TERSIRAT

TERSIRAT

Semakin kereta menjauhi Surabaya, semakin pula rasanya sesak memenuhi dadaku—tentu karena meninggalkan kota ini. Ya, kota tempat aku mencari jati diri, membawa pulang beragam jawaban, tapi juga satu pertanyaan yang masih terabaikan.

Masih belum percaya aku benar-benar tidak bertemu dengan orang-orang yang sudah berjasa padaku di Kota Pahlawan ini. Mesin kereta yang melaju cepat seolah menyadarkanku untuk segera kembali pada kehidupan yang semestinya—kenyataan yang akan dihadapi, suka atau tidak harus mengalah pada ego sendiri.

Aku memberanikan diri untuk mengucapkan "selamat tinggal" pada seseorang yang membiarkan aku pulang dengan satu pertanyaan yang ia abaikan. Satu pertanyaan yang pada akhirnya aku menyerah, dan mengerti ke mana alur yang harus aku tempuh. Bukan menuju dirinya, melainkan menuju diriku sendiri. Berusaha memahami setiap inci kejadian—bahwa sebenarnya dia telah memberikan jawaban tersirat. Berusaha membaca gerak-gerik terkecil hingga yang sangat jelas, bahwa tak ada kesempatan apapun, baik untukku maupun masa depanku.

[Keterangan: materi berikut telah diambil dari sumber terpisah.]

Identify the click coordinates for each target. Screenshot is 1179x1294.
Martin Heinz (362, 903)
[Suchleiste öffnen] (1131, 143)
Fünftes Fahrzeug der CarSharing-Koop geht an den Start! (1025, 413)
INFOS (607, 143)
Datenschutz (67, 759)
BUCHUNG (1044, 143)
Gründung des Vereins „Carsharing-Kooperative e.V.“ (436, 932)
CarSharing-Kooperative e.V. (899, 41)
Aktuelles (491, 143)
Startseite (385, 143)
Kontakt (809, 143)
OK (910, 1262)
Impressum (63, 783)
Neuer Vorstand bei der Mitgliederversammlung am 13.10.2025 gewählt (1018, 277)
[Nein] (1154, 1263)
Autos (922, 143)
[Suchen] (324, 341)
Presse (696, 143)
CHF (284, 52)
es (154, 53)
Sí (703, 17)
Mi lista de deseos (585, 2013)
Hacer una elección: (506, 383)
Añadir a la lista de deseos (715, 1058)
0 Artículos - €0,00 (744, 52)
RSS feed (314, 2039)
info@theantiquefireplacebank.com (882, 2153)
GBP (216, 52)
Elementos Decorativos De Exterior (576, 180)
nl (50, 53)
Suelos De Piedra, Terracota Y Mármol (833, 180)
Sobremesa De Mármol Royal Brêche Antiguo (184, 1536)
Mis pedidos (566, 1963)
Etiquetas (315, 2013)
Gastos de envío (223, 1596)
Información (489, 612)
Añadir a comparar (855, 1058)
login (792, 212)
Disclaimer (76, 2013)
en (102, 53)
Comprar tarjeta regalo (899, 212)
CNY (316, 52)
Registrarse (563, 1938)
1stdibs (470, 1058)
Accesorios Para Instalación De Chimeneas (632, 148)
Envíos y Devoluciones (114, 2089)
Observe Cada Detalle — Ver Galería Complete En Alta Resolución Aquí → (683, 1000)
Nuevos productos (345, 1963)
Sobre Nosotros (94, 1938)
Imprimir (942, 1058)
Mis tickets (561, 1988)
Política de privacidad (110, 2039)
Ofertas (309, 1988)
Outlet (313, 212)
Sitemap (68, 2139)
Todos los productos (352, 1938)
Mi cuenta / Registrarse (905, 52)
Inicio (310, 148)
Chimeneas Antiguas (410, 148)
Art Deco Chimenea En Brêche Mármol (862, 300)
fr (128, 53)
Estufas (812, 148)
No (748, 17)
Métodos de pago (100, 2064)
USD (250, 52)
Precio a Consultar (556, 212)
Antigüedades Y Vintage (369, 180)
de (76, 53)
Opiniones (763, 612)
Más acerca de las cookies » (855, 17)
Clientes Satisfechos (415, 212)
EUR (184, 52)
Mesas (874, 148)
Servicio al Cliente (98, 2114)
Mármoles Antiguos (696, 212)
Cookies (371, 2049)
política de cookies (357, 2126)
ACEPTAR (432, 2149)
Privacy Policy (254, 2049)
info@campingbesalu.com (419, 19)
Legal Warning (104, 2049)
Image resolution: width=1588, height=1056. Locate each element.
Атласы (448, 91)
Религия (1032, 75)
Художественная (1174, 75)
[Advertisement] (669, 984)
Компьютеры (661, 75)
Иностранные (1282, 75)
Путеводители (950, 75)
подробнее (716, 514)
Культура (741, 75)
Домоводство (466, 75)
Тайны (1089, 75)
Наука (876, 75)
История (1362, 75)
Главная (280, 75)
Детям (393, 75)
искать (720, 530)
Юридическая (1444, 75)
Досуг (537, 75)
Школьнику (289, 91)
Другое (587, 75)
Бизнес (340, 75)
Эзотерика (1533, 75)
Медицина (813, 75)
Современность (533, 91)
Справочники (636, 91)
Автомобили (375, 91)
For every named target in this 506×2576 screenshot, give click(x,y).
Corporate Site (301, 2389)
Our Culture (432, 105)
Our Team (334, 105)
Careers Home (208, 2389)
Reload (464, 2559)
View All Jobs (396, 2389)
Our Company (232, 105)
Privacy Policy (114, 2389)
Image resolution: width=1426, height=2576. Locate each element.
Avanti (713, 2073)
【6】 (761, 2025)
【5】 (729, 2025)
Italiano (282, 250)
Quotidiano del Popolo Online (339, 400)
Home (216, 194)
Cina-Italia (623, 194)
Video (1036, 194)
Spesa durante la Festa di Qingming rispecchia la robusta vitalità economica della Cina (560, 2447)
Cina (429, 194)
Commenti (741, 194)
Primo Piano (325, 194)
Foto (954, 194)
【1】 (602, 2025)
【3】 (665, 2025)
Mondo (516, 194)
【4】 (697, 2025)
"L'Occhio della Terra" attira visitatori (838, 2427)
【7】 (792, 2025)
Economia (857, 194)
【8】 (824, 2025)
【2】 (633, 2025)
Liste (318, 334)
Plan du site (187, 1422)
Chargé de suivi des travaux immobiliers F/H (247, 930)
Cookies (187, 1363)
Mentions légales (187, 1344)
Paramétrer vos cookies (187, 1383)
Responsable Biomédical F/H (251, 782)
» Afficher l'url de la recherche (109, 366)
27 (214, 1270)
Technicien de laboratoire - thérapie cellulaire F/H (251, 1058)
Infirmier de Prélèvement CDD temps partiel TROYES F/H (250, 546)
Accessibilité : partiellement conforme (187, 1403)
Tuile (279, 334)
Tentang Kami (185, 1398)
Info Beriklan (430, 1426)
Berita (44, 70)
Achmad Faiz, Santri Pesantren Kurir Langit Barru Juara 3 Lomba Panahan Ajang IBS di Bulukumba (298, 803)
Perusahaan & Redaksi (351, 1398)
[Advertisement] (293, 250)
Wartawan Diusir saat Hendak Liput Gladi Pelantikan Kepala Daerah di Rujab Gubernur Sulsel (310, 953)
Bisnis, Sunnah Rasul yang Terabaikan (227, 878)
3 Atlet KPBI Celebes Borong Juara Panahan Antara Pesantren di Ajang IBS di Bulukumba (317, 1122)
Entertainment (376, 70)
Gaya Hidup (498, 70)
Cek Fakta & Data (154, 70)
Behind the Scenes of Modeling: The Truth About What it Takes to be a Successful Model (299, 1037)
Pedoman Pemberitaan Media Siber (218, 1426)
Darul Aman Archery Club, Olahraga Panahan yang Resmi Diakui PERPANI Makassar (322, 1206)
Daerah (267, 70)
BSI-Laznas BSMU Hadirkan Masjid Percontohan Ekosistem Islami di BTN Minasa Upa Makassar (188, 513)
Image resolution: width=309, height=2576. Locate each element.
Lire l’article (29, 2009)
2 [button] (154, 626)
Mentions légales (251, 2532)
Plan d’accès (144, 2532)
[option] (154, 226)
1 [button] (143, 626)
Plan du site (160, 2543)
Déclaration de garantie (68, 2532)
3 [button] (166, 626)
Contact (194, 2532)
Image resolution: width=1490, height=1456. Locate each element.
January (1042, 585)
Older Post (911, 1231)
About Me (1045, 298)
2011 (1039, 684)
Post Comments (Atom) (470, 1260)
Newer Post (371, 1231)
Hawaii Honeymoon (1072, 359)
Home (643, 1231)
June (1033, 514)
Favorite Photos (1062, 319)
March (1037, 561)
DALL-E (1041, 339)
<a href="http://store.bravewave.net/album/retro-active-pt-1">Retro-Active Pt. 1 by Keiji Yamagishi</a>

Sekali lagi runtuhnya harga diriku, rasa maluku atas seluruh kesalahanku yang belum bisa menghentikanku untuk terus mencoba, namun nyatanya, tetap pertanyaan itu hanya terjawab melalui kiasan. 
Tak perlu lagi meminta, sebab kalau memang begitu Qadar-Nya, maka akan aku ikuti apapun yang Ia tunjukkan padaku.

Lalu aku mengirimkan pesan terimakasih dan maafku tersebut padanya. Tak lama muncul sebuah pesan, "Semoga -kamu- bahagia dunia dan akhirat." Balasnya singkat, sesingkat kisahku untuk selesai di sini.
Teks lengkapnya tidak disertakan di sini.